The telecom industry is flying high. New technologies are advancing progress at a torrid pace in a world of constant demand. New infrastructure, faster speeds and better reception are demanded. That’s great for the telecom companies at the top of the value chain where profits are soaring, but it is a challenge for lower tier telecom businesses struggling to stay in the game. With the surge in telecommunications growth, there is definitely money to be made. However, it usually takes money to make money and therein lies the challenge for smaller telecom service companies. The solution? Telecom invoice management.
Financial Challenges for Telecom Service Businesses
With each technological advancement – whether it’s the upgrade to 4G LTE, the introduction of VoIP or the creation of a digitized telecom ecosystem – telecom services and maintenance companies need to continuously ramp up to meet the demands of industry. To win contracts in a highly competitive industry, telecom service companies must be able demonstrate their capacity to provide and support leading-edge equipment and software and maintain on time delivery of services. When the contract is won, equipment has to purchased, technicians have to be hired and space has to be expanded all while paying for current payroll, marketing and operating expenses.
Outflows Move Faster than Inflows and the need for Telecom Invoice Management
While the outflow of money is continuous for telecom service providers, the inflows can be as slow as molasses. Industry-standard pay terms range from net-30 to net-60 days. Larger companies often use their clout to establish even longer terms. It is not uncommon for a telecom service company to be profitable on paper while operating under a constant working capital crunch, making it extremely difficult to grow the company. The worst case is the company can’t even afford to keep its current customers. Telecom companies must have a continuous and reliable source of working capital financing if they are to survive, let alone succeed.
Why Traditional Financing is Not the Answer, and Telecom Invoice Management Is
Although telecom companies may be in a growth mode, many don’t have sufficient operational history or profits to obtain traditional financing through a commercial lender. Because of the lengthy receivable collection times involved, banks are reluctant to extend financing to smaller or less established companies. Even for companies that might qualify for bank financing, many are reluctant to pursue it due to the lengthy application and approval process. Growing telecom companies have to be nimble, able to respond to the market in the moment. For their needs, bank financing is usually too limiting and inflexible. That’s why many telecom companies turn to invoice factoring as an alternative financing strategy.
Telecom Invoice Management: The Ideal Solution for Telecom Companies
Invoice factoring is a quick and easy way for telecom companies to obtain the cash infusion needed to ramp up for new projects, hire new employees, and purchase supplies. It doesn’t involve borrowing money, so there is no lengthy application or approval process. In fact, it doesn’t even require a company to qualify based on its own credit worthiness. Rather, invoice financing relies on the credit worthiness and reliability of the invoiced company. That means the telecom company doesn’t have to incur any debt or increase its monthly obligations. Instead, the company is simply monetizing its receivables to create immediate cash flow, getting paid now rather than waiting one to five months.

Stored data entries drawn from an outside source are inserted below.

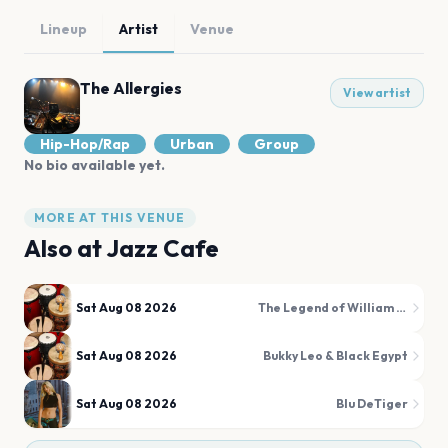
Lineup
Artist
Venue
The Allergies
View artist
Hip-Hop/Rap
Urban
Group
No bio available yet.
MORE AT THIS VENUE
Also at
Jazz Cafe
Sat Aug 08 2026
The Legend of William Onyeabor
Sat Aug 08 2026
Bukky Leo & Black Egypt
Sat Aug 08 2026
Blu DeTiger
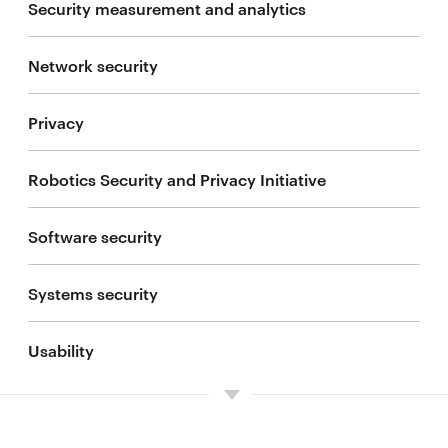
Security measurement and analytics
People
Network security
Current projects
Privacy
Sponsor IoT@CyLab
Robotics Security and Privacy Initiative
Software security
Systems security
Usability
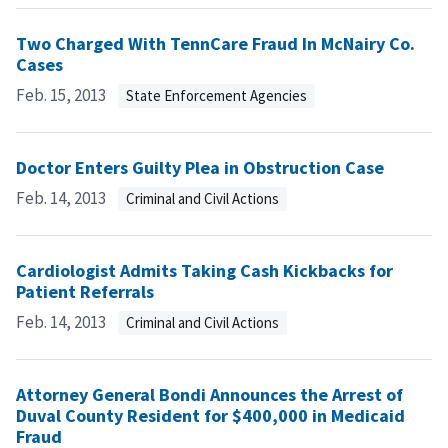
Two Charged With TennCare Fraud In McNairy Co.
Cases
Feb. 15, 2013
State Enforcement Agencies
Doctor Enters Guilty Plea in Obstruction Case
Feb. 14, 2013
Criminal and Civil Actions
Cardiologist Admits Taking Cash Kickbacks for
Patient Referrals
Feb. 14, 2013
Criminal and Civil Actions
Attorney General Bondi Announces the Arrest of
Duval County Resident for $400,000 in Medicaid
Fraud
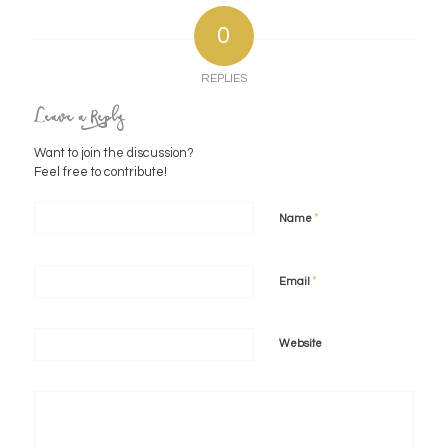
0
REPLIES
Leave a Reply
Want to join the discussion?
Feel free to contribute!
*
Name
*
Email
Website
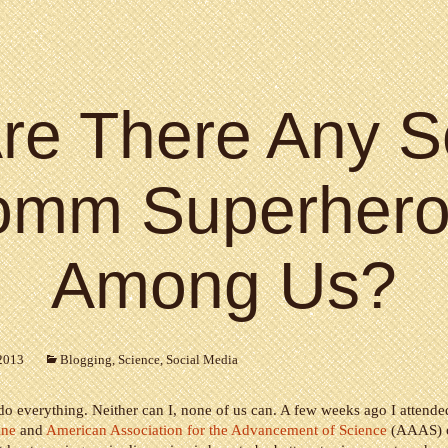
re There Any S
omm Superhero
Among Us?
2013
Blogging
,
Science
,
Social Media
o everything. Neither can I, none of us can. A few weeks ago I attende
ine
and
American Association for the Advancement of Science
(AAAS) c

The factoring process is straightforward. A factoring company purchases the accounts receivable of the telecom company, advancing the collectible cash – up to 95% — which is direct deposited in the company’s bank account within two to three business days. The rest is held in reserve as a cushion to cover possible billing discrepancies. When the invoice is paid, the factoring company remits the remaining funds less a factor fee of 1 to 3%. The fee percentage paid is based on the age and the amount of the invoices. As invoices are submitted to the factoring company by the telecom company, the process repeats itself.
The Benefits of Telecom Invoice Management
Through A/R factoring, telecom companies are not only assured of having the working capital available to keep their operations running while taking on new business, they relieve themselves of the time and costs associated with chasing collections. They can use their invoice financing account as little or often as needed. Many companies simply incorporate into their ongoing financial management and working capital plan. This ensures smooth and predictable cash flow during any business cycle.
Receivables factoring is ideally suited for companies in the telecommunications industry, which is notorious for extremely lengthy collection times. The industry is constantly shifting, always advancing and the competition for new contracts is fierce. In order for smaller telecom companies to compete, they must be able to grow and respond to changing landscape. They can’t afford to worry about making payroll while their competition is winning contracts. Having a factoring mechanism in place is the optimum financial management solution.